6. Makanan Asin dan Tinggi Garam
Garam dapat menyebabkan tubuh menahan air, yang berpotensi meningkatkan tekanan pada pembuluh darah, termasuk vena di daerah anus. Tekanan ini dapat memperburuk pembengkakan wasir yang sudah ada.

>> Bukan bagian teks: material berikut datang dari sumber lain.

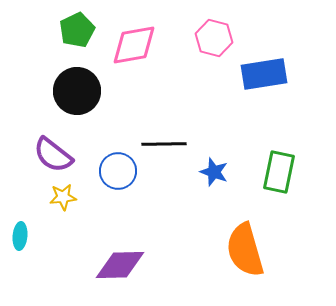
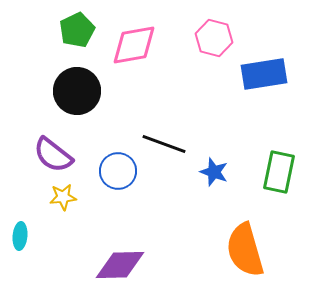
black line: rotated 21 degrees clockwise
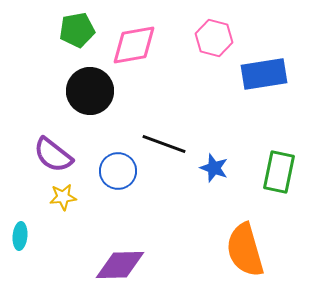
green pentagon: rotated 16 degrees clockwise
black circle: moved 13 px right
blue star: moved 4 px up
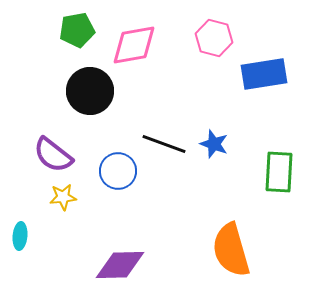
blue star: moved 24 px up
green rectangle: rotated 9 degrees counterclockwise
orange semicircle: moved 14 px left
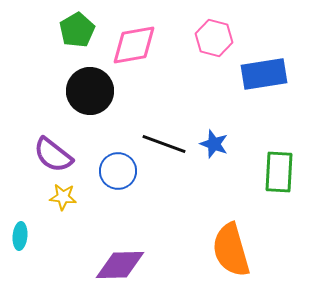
green pentagon: rotated 20 degrees counterclockwise
yellow star: rotated 12 degrees clockwise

7. Minuman Berkafein dan Beralkohol
Kopi, teh kental, dan alkohol bersifat diuretik, yang dapat menyebabkan dehidrasi. Kekurangan cairan akan membuat feses mengeras dan sulit dikeluarkan. Alkohol juga dapat mengiritasi lapisan usus.
Kesimpulan dan Solusi:
Menghindari makanan pantangan wasir adalah langkah bijaksana untuk mengendalikan gejala. Sebagai gantinya, perbanyak konsumsi makanan kaya serat seperti buah-buahan (pir, pepaya), sayuran (brokoli, bayam), biji-bijian utuh (oat, beras merah), dan kacang-kacangan. Jangan lupa untuk minum air putih minimal 8 gelas per hari untuk melunakkan feses. Kombinasi serat dan cairan yang cukup akan membuat proses BAB menjadi lancar tanpa mengejan, sehingga membantu penyembuhan dan mencegah wasir kambuh di kemudian hari.